In 1967, he scored a big hit with his Best Picture-winning In the Heat of the Night—and his “They call me Mister Tibbs” line is justly iconic—but just as memorable is the moment (shocking for its time) where he returns the slap of a racist in the deep South, setting up a blueprint for future Black leading men who would no longer just be shuffling, put-upon figures with no sense of agency.
Some of his most interesting work came in the aftermath of a loud backlash from Black radicals to what had become seen as the safe and sanitized work he’d done in the ’60s at the behest of well-meaning white liberals.

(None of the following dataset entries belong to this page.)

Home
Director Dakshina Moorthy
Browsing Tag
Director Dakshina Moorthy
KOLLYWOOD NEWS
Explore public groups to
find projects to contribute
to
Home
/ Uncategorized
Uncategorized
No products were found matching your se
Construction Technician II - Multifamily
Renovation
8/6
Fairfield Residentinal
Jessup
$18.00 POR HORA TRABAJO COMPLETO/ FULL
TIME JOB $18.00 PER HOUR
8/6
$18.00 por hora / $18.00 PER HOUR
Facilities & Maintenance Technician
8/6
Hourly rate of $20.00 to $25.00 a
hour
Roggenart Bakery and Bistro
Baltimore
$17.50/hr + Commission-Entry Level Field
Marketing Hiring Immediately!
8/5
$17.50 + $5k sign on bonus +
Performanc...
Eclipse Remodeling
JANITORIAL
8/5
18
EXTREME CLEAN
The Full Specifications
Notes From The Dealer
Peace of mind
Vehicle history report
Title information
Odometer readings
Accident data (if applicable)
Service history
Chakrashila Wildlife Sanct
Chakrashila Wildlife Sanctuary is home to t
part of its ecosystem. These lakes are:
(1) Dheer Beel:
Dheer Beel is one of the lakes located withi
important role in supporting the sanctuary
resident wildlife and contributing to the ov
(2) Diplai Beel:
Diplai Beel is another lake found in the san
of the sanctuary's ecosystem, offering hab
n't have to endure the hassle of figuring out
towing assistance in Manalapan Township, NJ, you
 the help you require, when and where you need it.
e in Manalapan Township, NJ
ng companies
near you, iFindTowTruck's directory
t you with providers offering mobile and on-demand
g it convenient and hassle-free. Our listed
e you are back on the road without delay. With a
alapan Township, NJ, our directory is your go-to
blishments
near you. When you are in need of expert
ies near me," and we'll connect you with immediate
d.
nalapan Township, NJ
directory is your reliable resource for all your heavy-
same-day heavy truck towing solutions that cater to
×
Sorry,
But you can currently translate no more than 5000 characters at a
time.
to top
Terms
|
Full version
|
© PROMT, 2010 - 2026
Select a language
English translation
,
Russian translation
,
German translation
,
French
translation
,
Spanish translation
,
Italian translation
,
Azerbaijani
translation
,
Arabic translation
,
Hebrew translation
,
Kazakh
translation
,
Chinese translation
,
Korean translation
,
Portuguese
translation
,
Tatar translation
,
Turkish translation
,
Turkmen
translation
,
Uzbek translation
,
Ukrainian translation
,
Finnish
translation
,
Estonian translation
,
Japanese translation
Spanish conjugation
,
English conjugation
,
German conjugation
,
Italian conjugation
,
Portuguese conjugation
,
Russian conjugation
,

His edgy 1972 revisionist western Buck and the Preacher provides a terrific showcase for himself and the other great Black male icon of the period, Harry Belafonte, in a buddy action-adventure flick that pushes back against the historical whitewashing of the Old West.
The deeply uncomfortable presence of Bill Cosby aside, Poitier’s trio of comedies in the ’70s, starting with the uproarious Uptown Saturday Night, showed new shades of his persona that we mostly didn’t get to see during the first part of his career.

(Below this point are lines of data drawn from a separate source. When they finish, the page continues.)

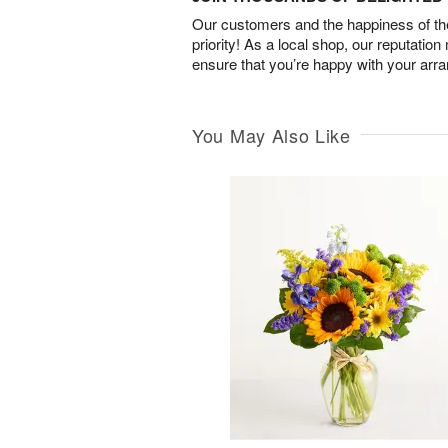
Our customers and the happiness of thei
priority! As a local shop, our reputation
ensure that you’re happy with your arr
You May Also Like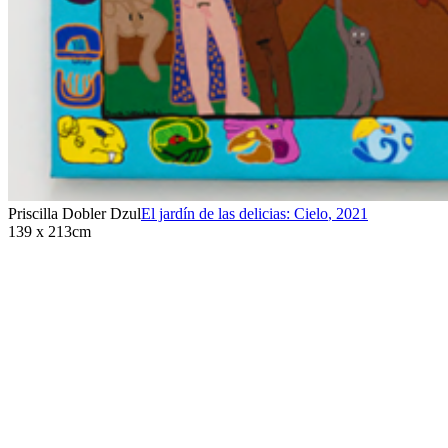
Priscilla Dobler Dzul
El jardín de las delicias: Cielo
,
2021
139 x 213cm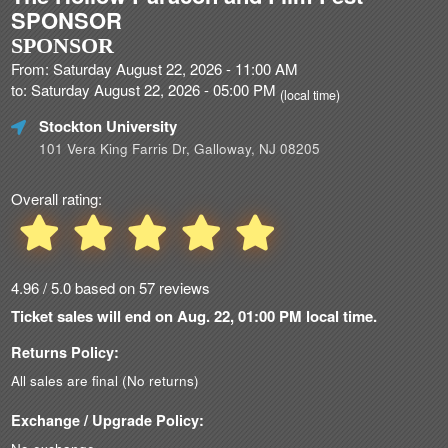
SPONSOR
SPONSOR
From: Saturday August 22, 2026 - 11:00 AM
to: Saturday August 22, 2026 - 05:00 PM
(local time)
Stockton University
101 Vera King Farris Dr, Galloway, NJ 08205
Overall rating:
4.96 / 5.0 based on 57 reviews
Ticket sales will end on Aug. 22, 01:00 PM local time.
Returns Policy:
All sales are final (No returns)
Exchange / Upgrade Policy: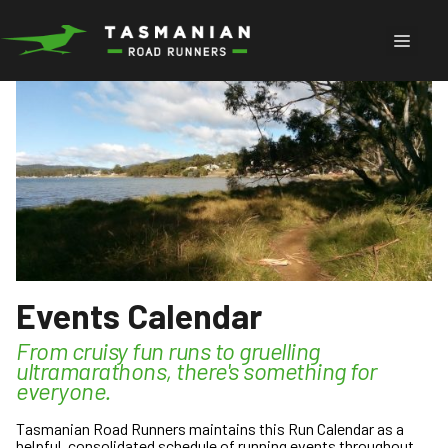
Skip
to
Menu
content
Events Calendar
From cruisy fun runs to gruelling
ultramarathons, there's something for
everyone.
Tasmanian Road Runners maintains this Run Calendar as a
helpful, consolidated schedule of running events throughout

Sometimes, his sheer talent has been overwhelmed in the consciousness of many Americans because of the admittedly important sea change that he represented.
He has been described as “an ambassador to white America and a benign emblem of Black power,” “the Jackie Robinson of Hollywood,” and in one brutal 1967 critique, an “antiseptic, one-dimensional hero.”
Of course, time and distance have made cinephiles far more cognizant of the fact that even so-called liberal Hollywood was largely interested in confining Poitier to a certain type of role. And while that role was not demeaning like those assigned to Stepin Fetchit or Butterfly McQueen, it also had its limitations.
In Guess Who’s Coming to Dinner, a film ostensibly about a white liberal couple’s Herculean effort to overcome the fact that their daughter is marrying a Black man, Poitier had to play as an almost supernaturally flawless human being—a venerated doctor affiliated with the World Health Organization, no less. His work in movies like this is often reduced to adjectives like “dignified,” but another word for it is skillful.
He brought gravitas and a kind of grounded humanity to this and nearly every role he played, and while we are a long way from the racial politics of a movie like To Sir, With Love, that doesn’t make his presence on screen any less dynamic.
Because, with a few notable exceptions, he more or less retired early from film acting—and who could blame him after the wildly productive and successful decades he had in the ’60s and ’70s—for a younger generation of filmgoers, he may remain hopelessly stuck in the past, a black and white avatar of a time of struggle and survival, whose most celebrated films seem too distant and dated to be relatable.
However, this would be a mistake, and it would mean overlooking the nuances of his starring roles as well as the breadth of his body of work.
Hopefully, the sad news of his passing will provide an opportunity for rediscovery, of not just appreciating the icon that was Sidney Poitier, but the tremendous actor he was, too.
Adam Howard is a senior associate producer for “Full Frontal with Samantha Bee” and a producer on the “Full Release with Samantha Bee” podcast. He has written about pop culture, sports and politics for The Daily Beast, Playboy, and NBC News and has recently curated an exhibition of the history of blaxploitation for the Poster House museum in New York City.